Task directions: Your task is to print, exactly and only, the lines from the start of the entries below through the line with "Procesov a Digitálna". Include both ends, but skip the pictures.

Saved data entries
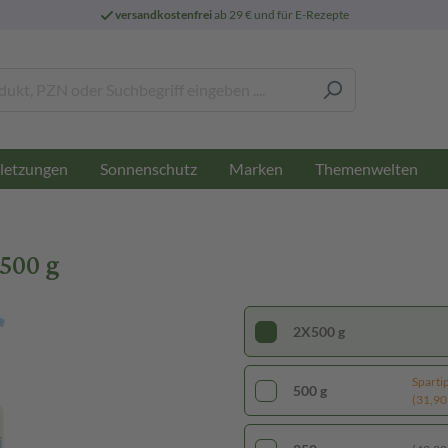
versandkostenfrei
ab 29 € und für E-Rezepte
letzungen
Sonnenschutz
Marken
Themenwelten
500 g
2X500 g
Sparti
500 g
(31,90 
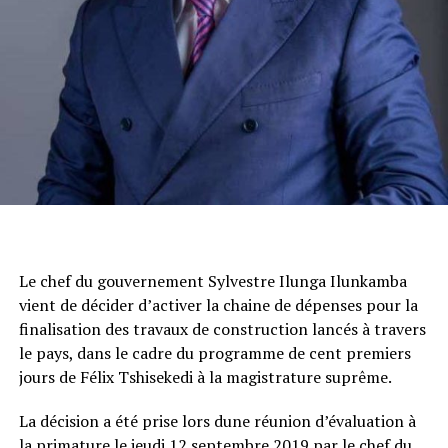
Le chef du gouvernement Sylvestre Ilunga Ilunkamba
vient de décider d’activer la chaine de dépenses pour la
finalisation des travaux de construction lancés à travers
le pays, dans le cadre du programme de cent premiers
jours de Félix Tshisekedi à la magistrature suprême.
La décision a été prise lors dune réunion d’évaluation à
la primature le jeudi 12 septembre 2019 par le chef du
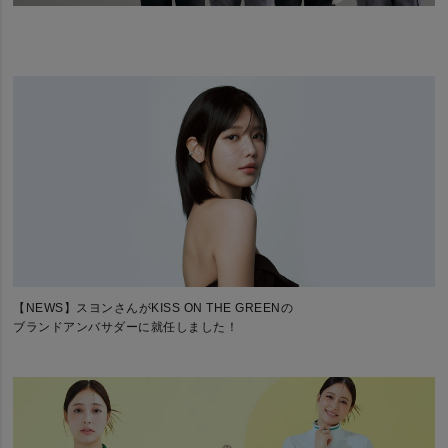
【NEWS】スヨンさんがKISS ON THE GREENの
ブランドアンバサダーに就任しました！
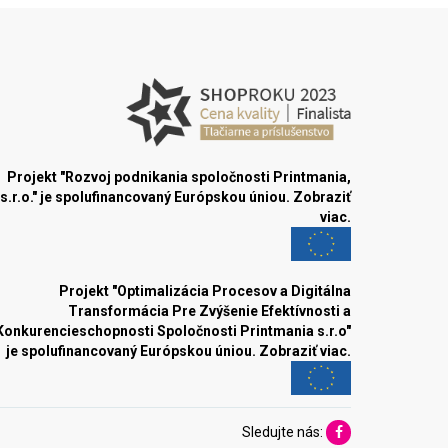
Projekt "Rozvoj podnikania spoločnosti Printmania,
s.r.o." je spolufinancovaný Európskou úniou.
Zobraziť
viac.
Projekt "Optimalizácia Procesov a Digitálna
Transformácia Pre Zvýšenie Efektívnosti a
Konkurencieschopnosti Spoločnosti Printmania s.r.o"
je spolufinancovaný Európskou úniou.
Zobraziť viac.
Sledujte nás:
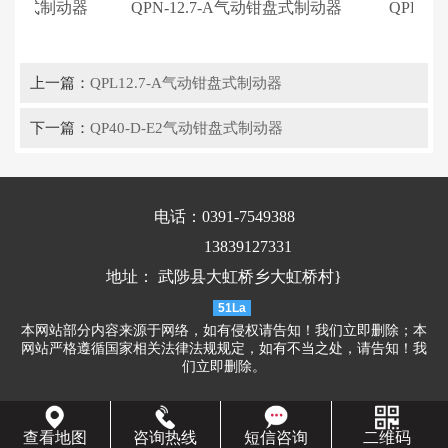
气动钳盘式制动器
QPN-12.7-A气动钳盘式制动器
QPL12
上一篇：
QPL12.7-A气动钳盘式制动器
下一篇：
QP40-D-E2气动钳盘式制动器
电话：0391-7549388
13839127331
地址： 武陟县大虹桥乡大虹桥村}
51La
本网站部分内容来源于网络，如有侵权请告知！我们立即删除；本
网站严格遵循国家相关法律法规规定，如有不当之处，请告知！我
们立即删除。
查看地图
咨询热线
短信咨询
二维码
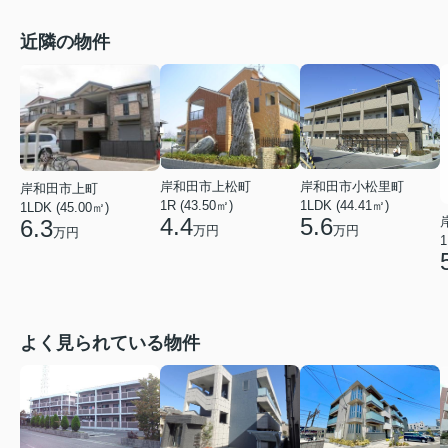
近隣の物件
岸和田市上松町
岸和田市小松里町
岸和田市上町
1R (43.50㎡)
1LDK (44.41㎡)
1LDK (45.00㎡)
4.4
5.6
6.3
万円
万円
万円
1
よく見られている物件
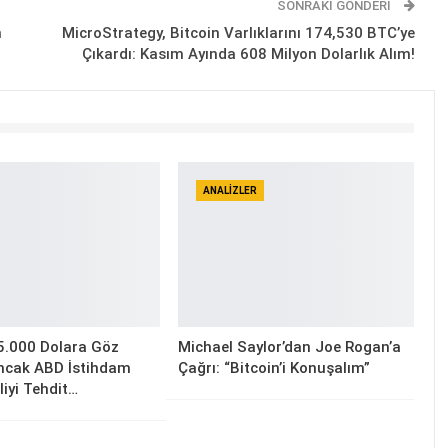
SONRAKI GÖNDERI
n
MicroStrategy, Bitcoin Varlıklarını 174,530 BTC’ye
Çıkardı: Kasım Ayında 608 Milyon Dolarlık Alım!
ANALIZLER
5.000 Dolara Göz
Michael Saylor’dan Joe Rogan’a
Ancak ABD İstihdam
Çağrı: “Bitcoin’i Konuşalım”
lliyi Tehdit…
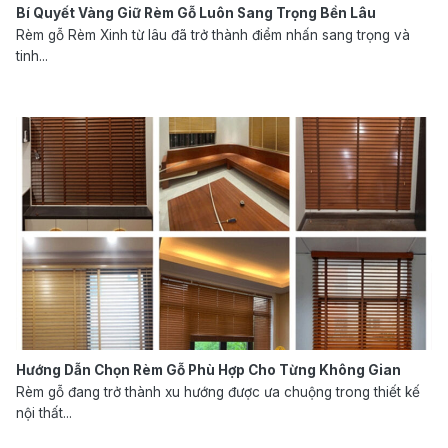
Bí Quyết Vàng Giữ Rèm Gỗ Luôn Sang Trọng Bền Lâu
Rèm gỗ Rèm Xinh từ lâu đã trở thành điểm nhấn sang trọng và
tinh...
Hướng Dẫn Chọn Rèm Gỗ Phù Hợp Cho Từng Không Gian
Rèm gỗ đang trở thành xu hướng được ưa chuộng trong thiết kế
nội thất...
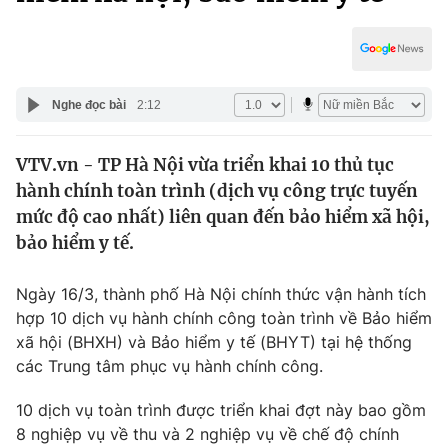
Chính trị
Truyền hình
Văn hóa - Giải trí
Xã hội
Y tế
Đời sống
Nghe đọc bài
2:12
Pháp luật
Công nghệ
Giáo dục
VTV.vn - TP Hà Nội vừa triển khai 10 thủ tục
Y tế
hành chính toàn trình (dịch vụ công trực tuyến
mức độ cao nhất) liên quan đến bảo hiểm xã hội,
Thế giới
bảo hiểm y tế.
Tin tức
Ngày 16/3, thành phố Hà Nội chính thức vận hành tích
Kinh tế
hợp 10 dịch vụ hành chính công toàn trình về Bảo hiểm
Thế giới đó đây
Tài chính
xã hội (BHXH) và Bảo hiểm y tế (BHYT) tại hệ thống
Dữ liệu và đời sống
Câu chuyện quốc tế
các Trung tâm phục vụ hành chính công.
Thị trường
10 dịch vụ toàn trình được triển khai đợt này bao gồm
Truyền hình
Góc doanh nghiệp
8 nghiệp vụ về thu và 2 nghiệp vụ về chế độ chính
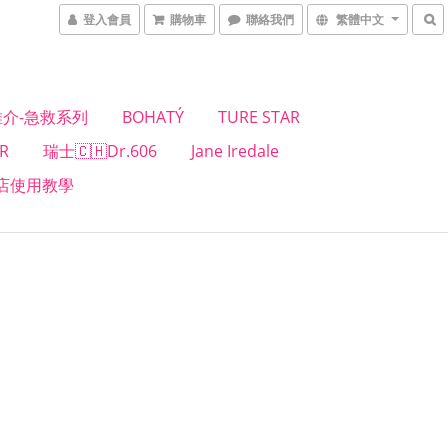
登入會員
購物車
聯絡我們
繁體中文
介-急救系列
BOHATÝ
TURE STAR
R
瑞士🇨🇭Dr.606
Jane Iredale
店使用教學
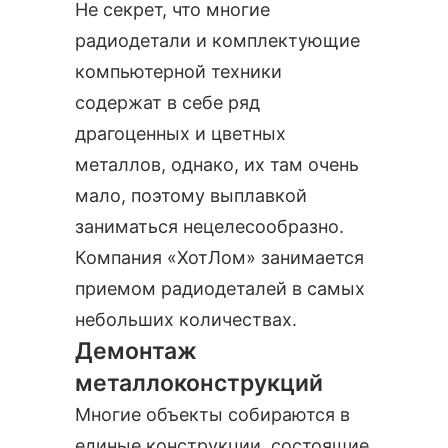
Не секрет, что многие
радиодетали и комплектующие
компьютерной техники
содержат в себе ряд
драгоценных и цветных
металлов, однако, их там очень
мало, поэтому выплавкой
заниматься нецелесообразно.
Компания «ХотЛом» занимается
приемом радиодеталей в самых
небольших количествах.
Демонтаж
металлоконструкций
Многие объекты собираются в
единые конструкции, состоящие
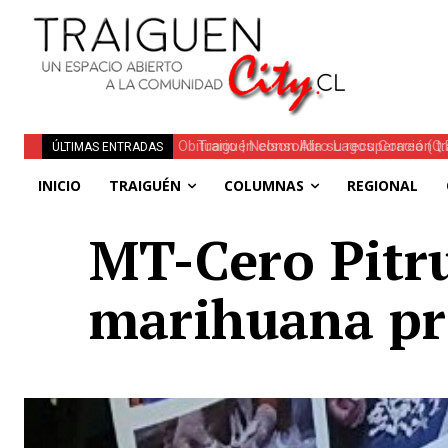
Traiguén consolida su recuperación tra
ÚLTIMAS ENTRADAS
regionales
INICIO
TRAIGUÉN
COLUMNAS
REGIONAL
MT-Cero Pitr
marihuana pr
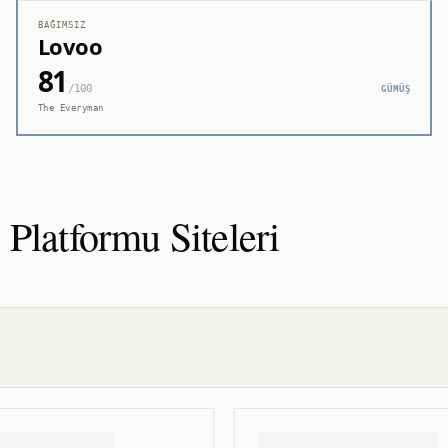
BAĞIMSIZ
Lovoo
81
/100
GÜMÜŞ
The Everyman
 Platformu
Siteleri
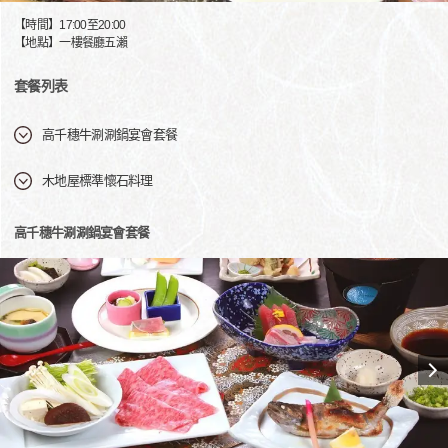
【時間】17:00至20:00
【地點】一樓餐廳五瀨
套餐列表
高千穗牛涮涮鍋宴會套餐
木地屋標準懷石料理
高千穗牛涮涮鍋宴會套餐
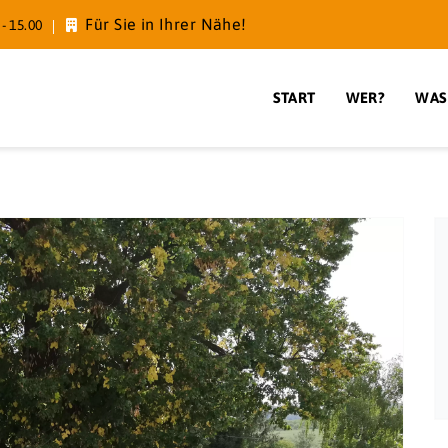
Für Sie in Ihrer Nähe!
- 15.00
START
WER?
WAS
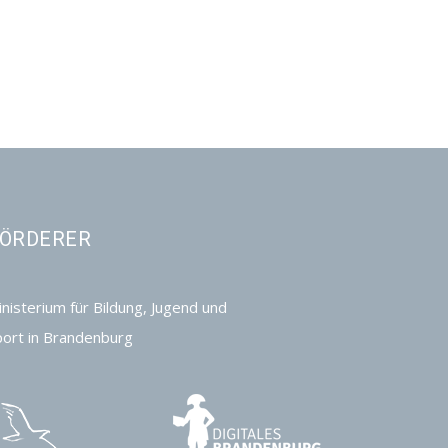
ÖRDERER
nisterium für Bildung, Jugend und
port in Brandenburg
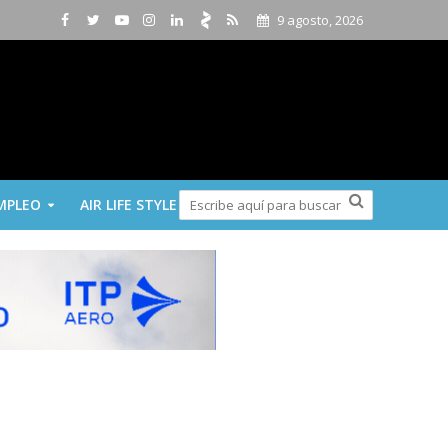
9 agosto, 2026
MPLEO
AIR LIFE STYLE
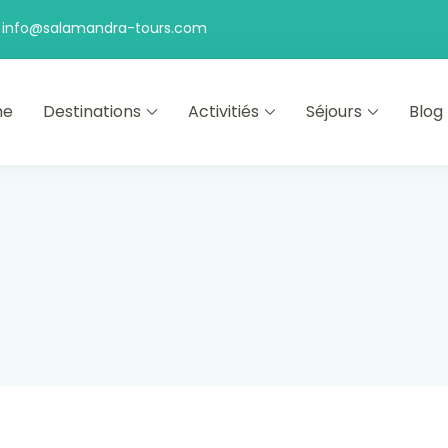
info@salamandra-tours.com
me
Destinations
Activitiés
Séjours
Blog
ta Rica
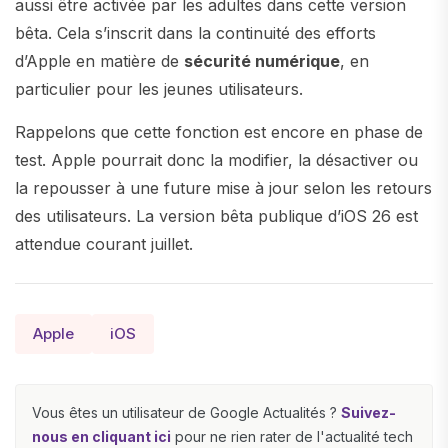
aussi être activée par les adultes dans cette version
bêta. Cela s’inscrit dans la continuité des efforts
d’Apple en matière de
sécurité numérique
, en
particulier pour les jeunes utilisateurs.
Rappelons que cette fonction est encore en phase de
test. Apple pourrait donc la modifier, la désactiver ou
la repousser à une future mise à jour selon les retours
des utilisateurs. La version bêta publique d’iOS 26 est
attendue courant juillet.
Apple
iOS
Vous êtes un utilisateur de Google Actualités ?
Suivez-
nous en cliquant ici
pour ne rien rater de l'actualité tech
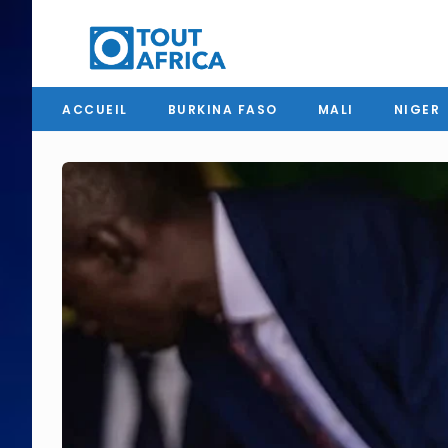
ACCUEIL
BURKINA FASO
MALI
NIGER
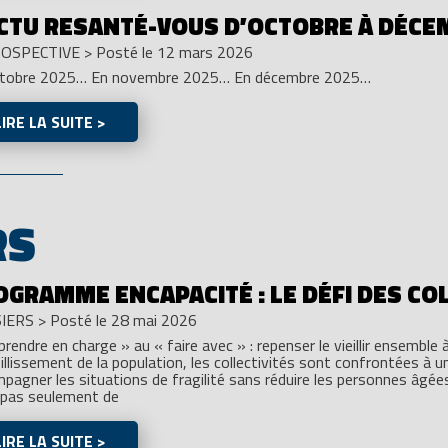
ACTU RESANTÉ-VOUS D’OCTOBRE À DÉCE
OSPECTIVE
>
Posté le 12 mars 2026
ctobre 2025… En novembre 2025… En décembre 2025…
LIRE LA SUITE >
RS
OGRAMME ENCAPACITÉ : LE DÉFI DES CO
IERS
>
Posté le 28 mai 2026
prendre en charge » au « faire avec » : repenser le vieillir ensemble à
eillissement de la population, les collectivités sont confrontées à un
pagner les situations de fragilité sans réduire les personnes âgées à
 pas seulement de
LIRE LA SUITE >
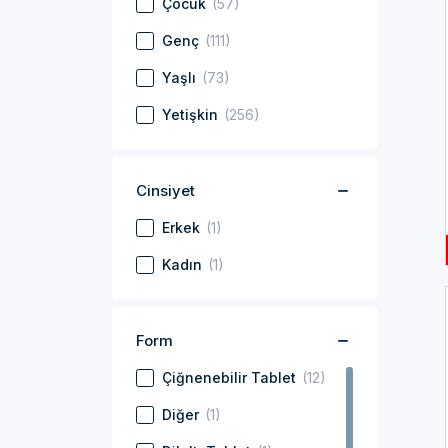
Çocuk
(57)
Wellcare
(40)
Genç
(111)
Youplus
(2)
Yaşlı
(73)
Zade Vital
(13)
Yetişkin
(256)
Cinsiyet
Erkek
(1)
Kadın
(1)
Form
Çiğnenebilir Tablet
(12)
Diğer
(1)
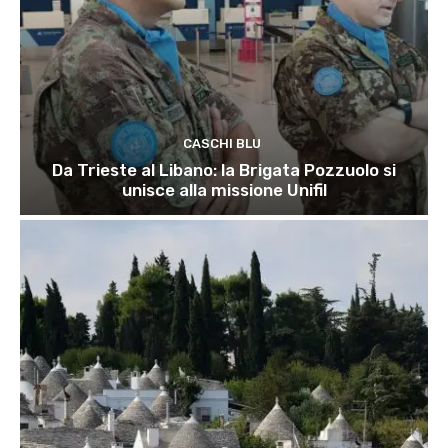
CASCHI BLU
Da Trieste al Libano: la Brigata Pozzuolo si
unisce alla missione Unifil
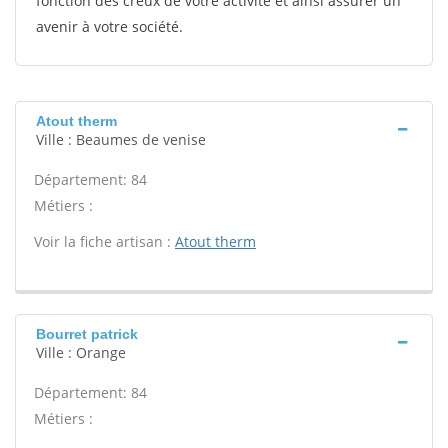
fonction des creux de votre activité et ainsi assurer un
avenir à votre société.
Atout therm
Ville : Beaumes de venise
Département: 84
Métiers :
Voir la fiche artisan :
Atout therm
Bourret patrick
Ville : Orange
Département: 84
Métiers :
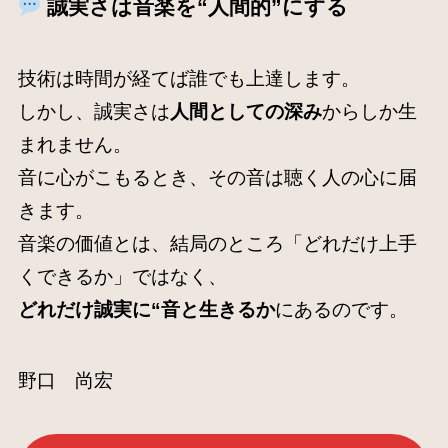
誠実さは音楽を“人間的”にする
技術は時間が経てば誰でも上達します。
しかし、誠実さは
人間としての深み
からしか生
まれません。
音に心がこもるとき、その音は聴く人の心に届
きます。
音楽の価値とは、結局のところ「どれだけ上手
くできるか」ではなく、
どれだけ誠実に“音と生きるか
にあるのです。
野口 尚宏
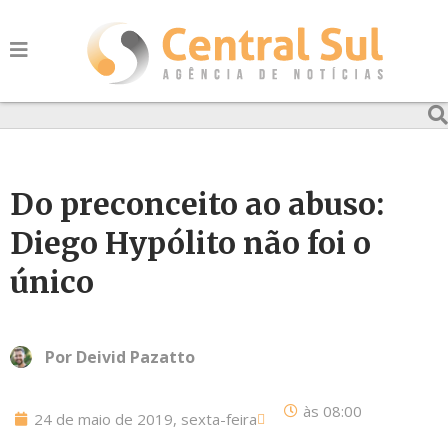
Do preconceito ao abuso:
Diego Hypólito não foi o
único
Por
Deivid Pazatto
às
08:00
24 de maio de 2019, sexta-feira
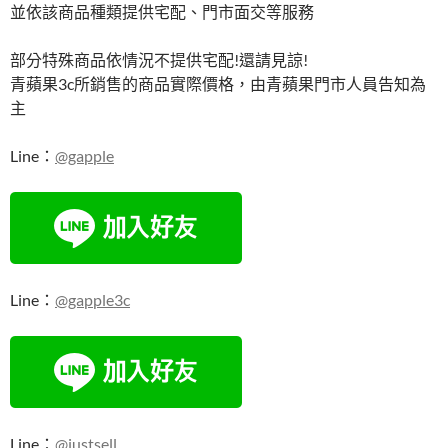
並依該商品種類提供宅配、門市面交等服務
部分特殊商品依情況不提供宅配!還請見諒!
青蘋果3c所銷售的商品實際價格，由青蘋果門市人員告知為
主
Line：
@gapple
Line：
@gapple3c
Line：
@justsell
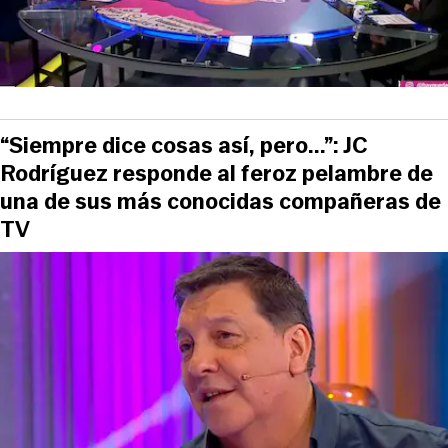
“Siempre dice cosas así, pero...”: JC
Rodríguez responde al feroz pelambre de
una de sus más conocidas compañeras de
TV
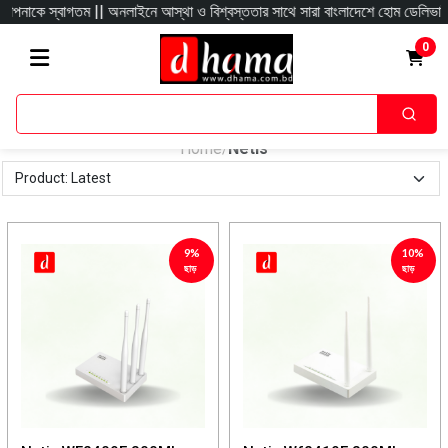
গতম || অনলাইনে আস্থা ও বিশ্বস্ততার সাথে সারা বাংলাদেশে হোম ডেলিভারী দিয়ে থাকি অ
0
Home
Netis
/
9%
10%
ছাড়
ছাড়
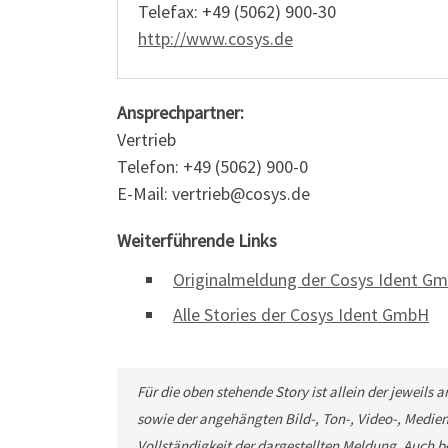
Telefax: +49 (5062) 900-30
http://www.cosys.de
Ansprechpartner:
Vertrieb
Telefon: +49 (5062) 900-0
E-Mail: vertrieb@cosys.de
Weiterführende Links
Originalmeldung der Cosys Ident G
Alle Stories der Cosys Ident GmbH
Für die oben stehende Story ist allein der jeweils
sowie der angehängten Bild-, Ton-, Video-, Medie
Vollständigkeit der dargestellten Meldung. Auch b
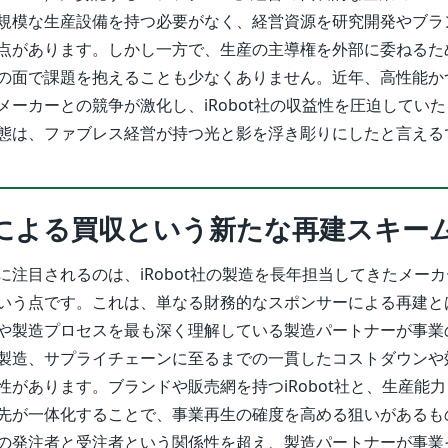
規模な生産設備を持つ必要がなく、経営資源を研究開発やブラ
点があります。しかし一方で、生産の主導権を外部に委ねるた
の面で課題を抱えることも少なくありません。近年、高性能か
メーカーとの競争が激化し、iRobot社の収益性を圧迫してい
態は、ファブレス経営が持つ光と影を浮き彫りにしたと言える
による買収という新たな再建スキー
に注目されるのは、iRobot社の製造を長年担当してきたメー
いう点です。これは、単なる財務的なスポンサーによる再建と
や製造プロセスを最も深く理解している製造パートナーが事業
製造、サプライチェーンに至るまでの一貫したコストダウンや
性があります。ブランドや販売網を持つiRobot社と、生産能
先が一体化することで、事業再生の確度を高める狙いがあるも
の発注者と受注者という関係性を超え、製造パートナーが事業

Answer for the task:
versandkostenfrei
ab 29 € und für E-Rezepte
letzungen
Sonnenschutz
Marken
Themenwelten
500 g
2X500 g
Sparti
500 g
(31,90 
Le chef du gouvernement Sylvestre Ilunga Ilunkamba
vient de décider d’activer la chaine de dépenses pour la
finalisation des travaux de construction lancés à travers
le pays, dans le cadre du programme de cent premiers
jours de Félix Tshisekedi à la magistrature suprême.
La décision a été prise lors dune réunion d’évaluation à
la primature le jeudi 12 septembre 2019 par le chef du
【NEWS】スヨンさんがKISS ON THE GREENの
ブランドアンバサダーに就任しました！
Projekt "Rozvoj podnikania spoločnosti Printmania,
s.r.o." je spolufinancovaný Európskou úniou.
Zobraziť
viac.
Projekt "Optimalizácia Procesov a Digitálna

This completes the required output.